Эмигранты тоже смеялись. Жуковский с ненавистью смотрел на Морозова и, украдкой, – на свои ладони…
– Да ладно, Жук! – крикнул Саблин сквозь смех. – Коля пошутил, а ты уж и обиделся! Шутник у нас Коля!..
Тем и закончилось. Остаток вечера Жуковский просидел тихо и ушёл не попрощавшись.

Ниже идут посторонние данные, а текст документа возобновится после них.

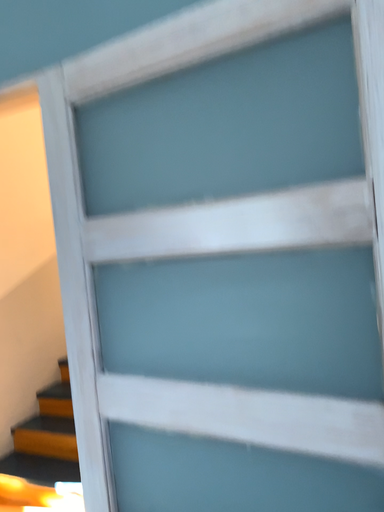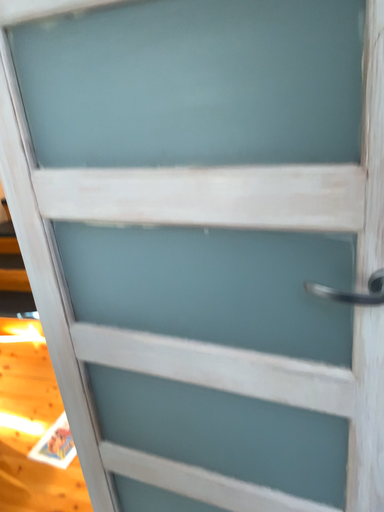 Question: Which way did the camera rotate in the video?

Choices:
 (A) rotated downward
 (B) rotated upward

Answer: (A) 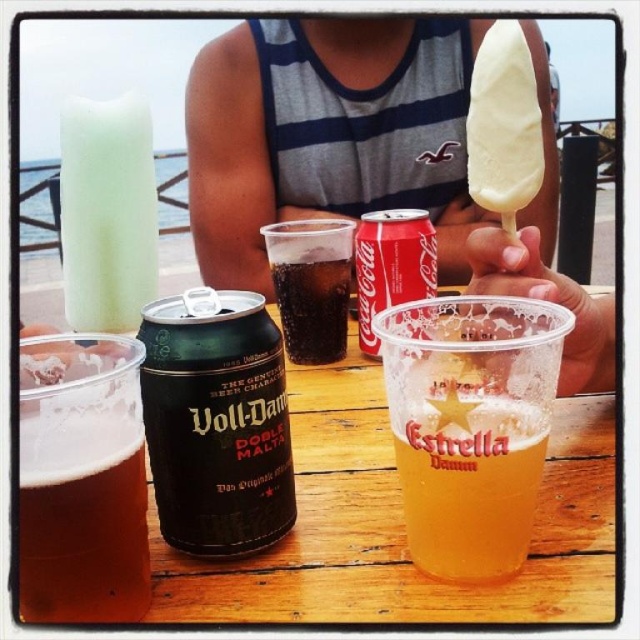 Looking at this image, between brown matte can at lower left and green matte can at center, which one has less height?

With less height is brown matte can at lower left.

What do you see at coordinates (83, 520) in the screenshot? I see `brown matte can at lower left` at bounding box center [83, 520].

Identify the location of brown matte can at lower left. The width and height of the screenshot is (640, 640). (83, 520).

Between black matte can at center and green matte can at center, which one has more height?

green matte can at center is taller.

Does black matte can at center appear under green matte can at center?

Correct, black matte can at center is located below green matte can at center.

Who is more distant from viewer, (156, 371) or (358, 337)?

Positioned behind is point (358, 337).

The width and height of the screenshot is (640, 640). I want to click on black matte can at center, so click(x=216, y=424).

Does black matte can at center have a smaller size compared to brown matte can at lower left?

Actually, black matte can at center might be larger than brown matte can at lower left.

Is black matte can at center positioned behind brown matte can at lower left?

Yes, black matte can at center is further from the viewer.

Measure the distance between point (224, 529) and camera.

A distance of 11.22 inches exists between point (224, 529) and camera.

This screenshot has width=640, height=640. Identify the location of black matte can at center. 216,424. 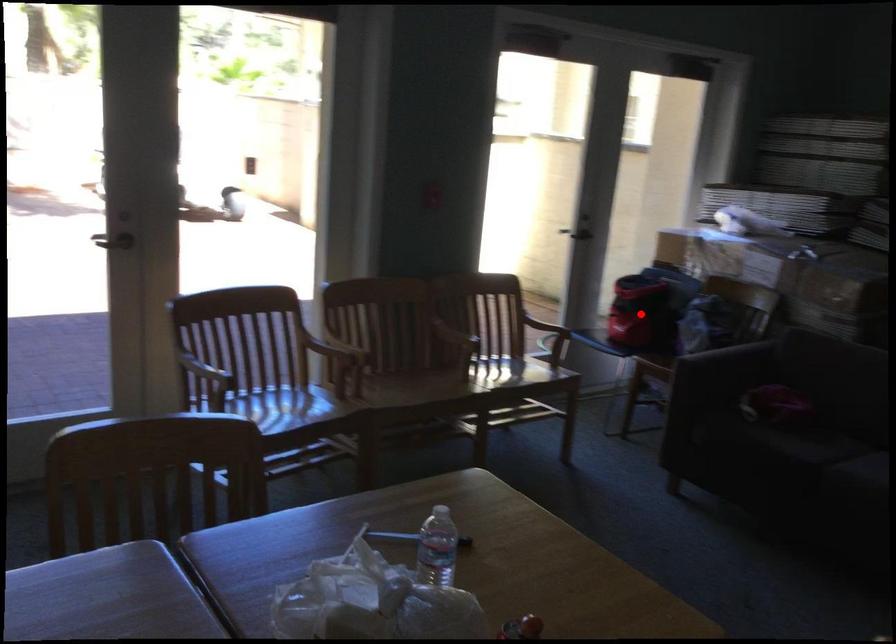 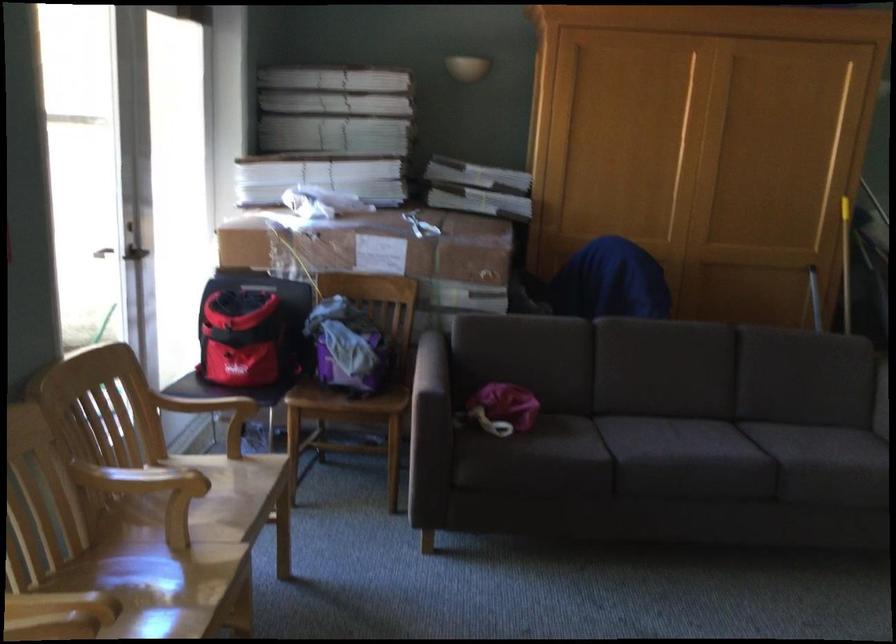 Question: I am providing you with two images of the same scene from different viewpoints. Image1 has a red point marked. In image2, the corresponding 3D location appears at what relative position? Reply with the corresponding letter.

Choices:
 (A) Closer
 (B) Farther

Answer: (A)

Михайлов, отправляя Морозова в Женеву, полагал, что он едет туда не только для того, чтобы временно скрыться от всевидящего ока Охранки, но и с практическими целями: завязать крепкие связи с русскими революционерами в Европе, помочь с выпуском нового журнала «Работник». Кроме того, Михайлов хотел на время развести двух главных публицистов ИК – Морозова и Льва Тихомирова, между которыми возникли нешуточные трения. Всё, что писал Морозов в изданиях «Земли и Воли», а затем «Народной воли», Тихомиров без зазрения совести приписывал себе. И при этом ещё и высмеивал Морозова в кругу руководителей ИК. Дескать, пишет кудряво, всё о каком-то «методе Шарлотты Корде» поминает, хотя кто о ней знает, об этой Шарлотте? Ни один рабочий таких писаний не поймёт. Писать надо яснее и проще. К тому же, язвил Тихомиров, Шарлотта Корде – контрреволюционерка: ведь она убила вождя Французской революции Марата! Хорош «метод», нечего сказать!

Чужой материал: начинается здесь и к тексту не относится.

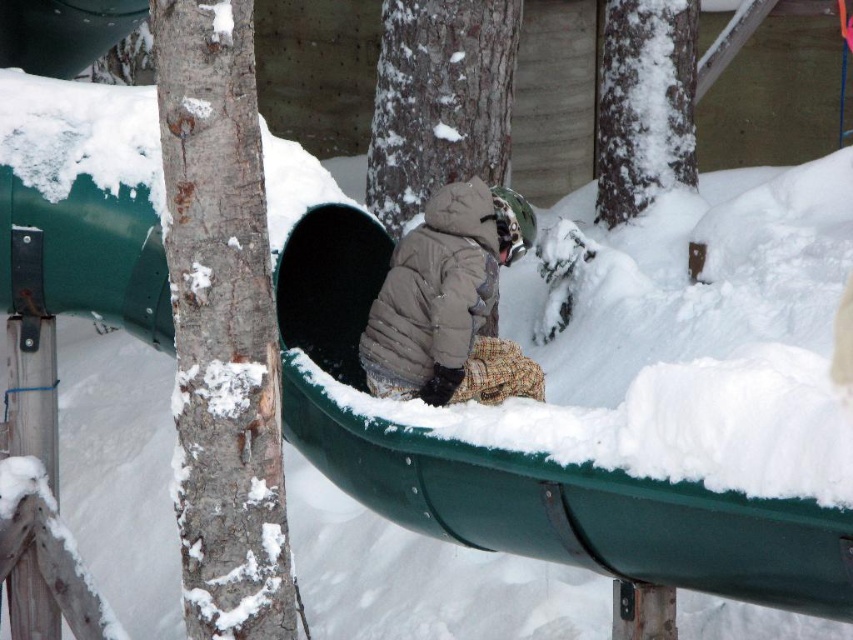 Can you confirm if gray bark tree at left is wider than snow-covered bark at upper center?

No, gray bark tree at left is not wider than snow-covered bark at upper center.

Does gray bark tree at left have a lesser width compared to snow-covered bark at upper center?

Yes, gray bark tree at left is thinner than snow-covered bark at upper center.

Is point (235, 528) positioned before point (677, 77)?

Yes, it is.

You are a GUI agent. You are given a task and a screenshot of the screen. Output one action in this format:
    pyautogui.click(x=<x>, y=<y>)
    Task: Click on the gray bark tree at left
    The image size is (853, 640).
    Given the screenshot: What is the action you would take?
    pyautogui.click(x=221, y=326)

Between point (200, 321) and point (412, 3), which one is positioned in front?

Point (200, 321) is more forward.

Does gray bark tree at left lie behind smooth bark tree at center?

No, gray bark tree at left is in front of smooth bark tree at center.

I want to click on gray bark tree at left, so click(x=221, y=326).

Measure the distance between smooth bark tree at center and snow-covered bark at upper center.

9.51 feet

Who is positioned more to the left, smooth bark tree at center or snow-covered bark at upper center?

Positioned to the left is smooth bark tree at center.

You are a GUI agent. You are given a task and a screenshot of the screen. Output one action in this format:
    pyautogui.click(x=<x>, y=<y>)
    Task: Click on the smooth bark tree at center
    The height and width of the screenshot is (640, 853).
    Given the screenshot: What is the action you would take?
    pyautogui.click(x=439, y=99) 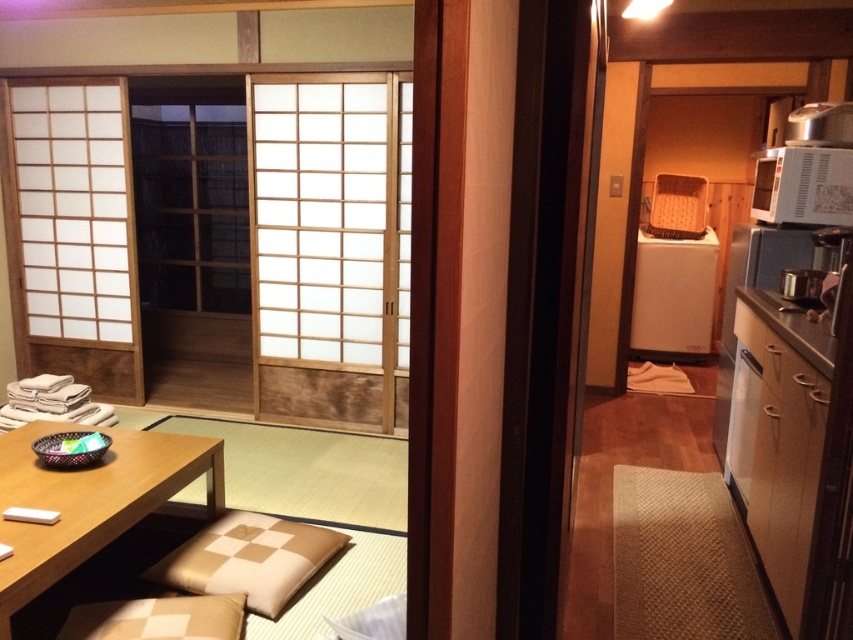 Question: Which point appears closest to the camera in this image?

Choices:
 (A) (194, 470)
 (B) (251, 544)
 (C) (849, 163)

Answer: (B)

Question: From the image, what is the correct spatial relationship of beige checkered pillow at lower center in relation to white matte microwave at upper right?

Choices:
 (A) left
 (B) right

Answer: (A)

Question: Among these objects, which one is nearest to the camera?

Choices:
 (A) white matte microwave at upper right
 (B) beige checkered pillow at lower center
 (C) wooden table at center

Answer: (C)

Question: Where is wooden table at center located in relation to white matte microwave at upper right in the image?

Choices:
 (A) below
 (B) above

Answer: (A)

Question: Can you confirm if wooden table at center is positioned to the right of beige checkered pillow at lower center?

Choices:
 (A) no
 (B) yes

Answer: (A)

Question: Which of these objects is positioned closest to the wooden table at center?

Choices:
 (A) white matte microwave at upper right
 (B) beige checkered pillow at lower center

Answer: (B) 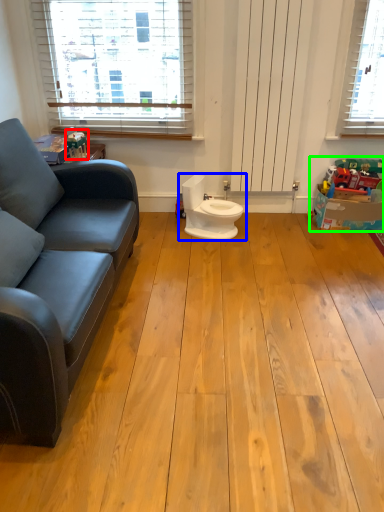 Question: Considering the real-world distances, which object is closest to toy (highlighted by a red box)? toilet (highlighted by a blue box) or toy (highlighted by a green box).

Choices:
 (A) toilet
 (B) toy

Answer: (A) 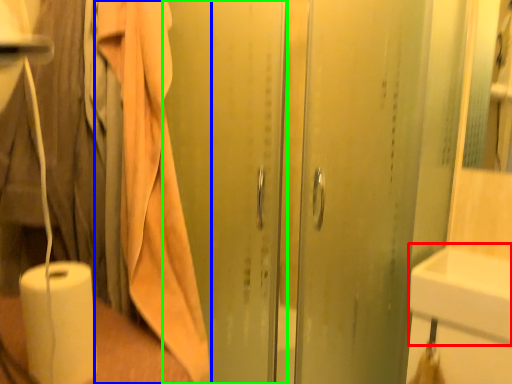 Question: Which is nearer to the sink (highlighted by a red box)? bath towel (highlighted by a blue box) or screen door (highlighted by a green box).

Choices:
 (A) bath towel
 (B) screen door

Answer: (B)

Морозов в спор не вступал, но переживал и мучился, а по временам, не выдержав, отказывался писать вообще. Тигрыч тогда на время притихал. Но через некоторое время начинал своё…
На самом деле главное, ради чего ехал Морозов, должно было произойти завтра. Это было свидание с князем Петром Кропоткиным; свидание, которого Морозов добивался с первого дня приезда в Женеву.
Кропоткин… Самая загадочная и самая значительная фигура революционной эмиграции. О нём слагались легенды. В юности князь учился в Пажеском корпусе и в числе лучших учеников входил в личную пажескую свиту императора. По выходе из корпуса отказался от придворной карьеры и вступил на военную службу. Но не где-нибудь в штабе округа, в тёплом и безопасном месте, нет, – отпросился аж на Дальний Восток, на службу в Амурское казачье войско! Службу он совмещал с серьёзными занятиями наукой: объездил всю Сибирь, написал труд о значении Ледникового периода, о строении земных пород.